“The thinking classes are fatally removed from the physical side of life-hence their feeble attempt to compensate by embracing a strenuous regimen of gratuitous exercise. Their only relation to productive labor is that of consumers. They have no experience of making anything substantial or enduring. They live in a world of abstractions and images, a simulated world that consists of computerized models of reality ‘hyperreality,’ as it has been called-as distinguished from the palpable, immediate, physical reality inhabited by ordinary men and women. Their belief in the ‘social construction of reality’-the central dogma of postmodernist thought-reflects the experience of living in an artificial environment from which everything that resists human control (unavoidably, everything familiar and reassuring as well) has been rigorously excluded. Control has become their obsession. In their drive to insulate them selves against risk and contingency-against the unpredictable hazards that afflict human life-the thinking classes have seceded not just from the common world around them but from reality itself.”

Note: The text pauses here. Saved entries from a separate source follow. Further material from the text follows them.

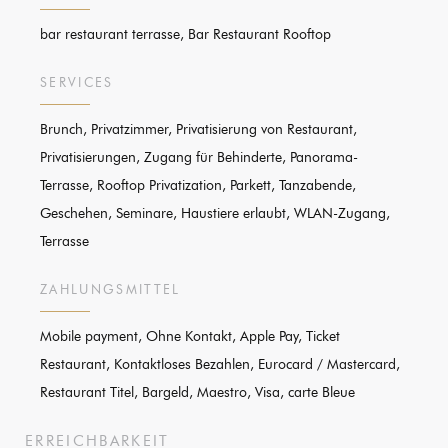
bar restaurant terrasse, Bar Restaurant Rooftop
SERVICES
Brunch, Privatzimmer, Privatisierung von Restaurant,
Privatisierungen, Zugang für Behinderte, Panorama-
Terrasse, Rooftop Privatization, Parkett, Tanzabende,
Geschehen, Seminare, Haustiere erlaubt, WLAN-Zugang,
Terrasse
ZAHLUNGSMITTEL
Mobile payment, Ohne Kontakt, Apple Pay, Ticket
Restaurant, Kontaktloses Bezahlen, Eurocard / Mastercard,
Restaurant Titel, Bargeld, Maestro, Visa, carte Bleue
ERREICHBARKEIT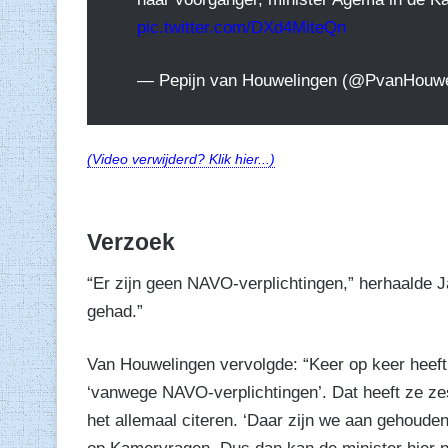
pic.twitter.com/DXd4MiteQn
— Pepijn van Houwelingen (@PvanHouw
(Video verwijderd? Klik hier...)
Verzoek
“Er zijn geen NAVO-verplichtingen,” herhaalde J
gehad.”
Van Houwelingen vervolgde: “Keer op keer heeft
‘vanwege NAVO-verplichtingen’. Dat heeft ze zes
het allemaal citeren. ‘Daar zijn we aan gehoude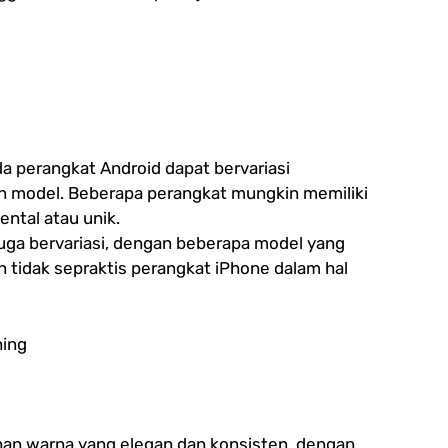
da perangkat Android dapat bervariasi
n model. Beberapa perangkat mungkin memiliki
ental atau unik.
uga bervariasi, dengan beberapa model yang
n tidak sepraktis perangkat iPhone dalam hal
hing
han warna yang elegan dan konsisten, dengan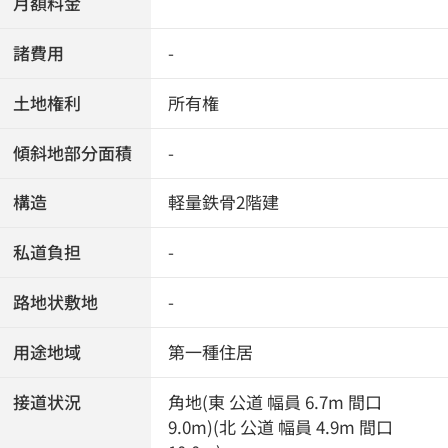
月額料金
諸費用
-
土地権利
所有権
傾斜地部分面積
-
構造
軽量鉄骨2階建
私道負担
-
路地状敷地
-
用途地域
第一種住居
接道状況
角地(東 公道 幅員 6.7m 間口
9.0m)(北 公道 幅員 4.9m 間口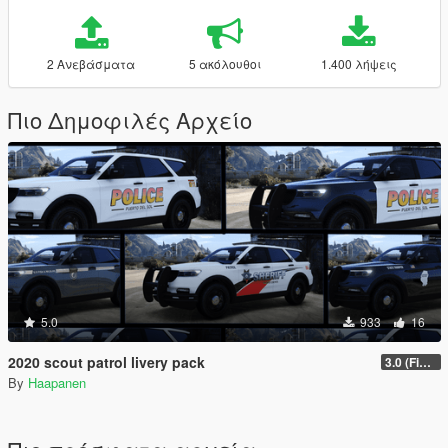
2 Ανεβάσματα
5 ακόλουθοι
1.400 λήψεις
Πιο Δημοφιλές Αρχείο
5.0
933
16
2020 scout patrol livery pack
3.0 (Final)
By
Haapanen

“Upper-middle-class liberals, with their inability to grasp the importance of class differences in shaping attitudes toward life, fail to reckon with the class dimension of their obsession with health and moral uplift. They find it hard to understand why their hygienic conception of life fails to command universal enthusiasm. They have mounted a crusade to sanitize American society: to create a ‘smoke-free environment,’ to censor everything from pornography to ‘hate speech,’ and at the same time, incongruously, to extend the range of personal choice in matters where most people feel the need of solid moral guidelines. When confronted with resistance to these initiatives, they betray the venomous hatred that lies not far beneath the smiling face of upper-middle-class benevolence. Opposition makes humanitarians forget the liberal virtues they claim to uphold. They become petulant, self-righteous, intolerant. In the heat of political controversy, they find it impossible to conceal their contempt for those who stubbornly refuse to see the light-those who ‘just don’t get it,’ in the self satisfied jargon of political rectitude.”
Bonus: Paul Kingsnorth
“This process accelerates under its own steam, as Weil explained, because ‘whoever is uprooted himself uproots others’. The more we are pulled, or pushed, away from our cultures, traditions and places — if we had them in the first place — the more we take that restlessness out with us into the world. If you have ever wondered why it is de rigueur amongst Western cultural elites to demonise roots and glorify movement, to downplay cohesion and talk up diversity, to deny links with the past and strike out instead for a future that never quite arrives, consider this: they are the children of globalised capitalism, and the inheritors of the unsettling of the West, and they have transformed that rootlessness into an ideology.”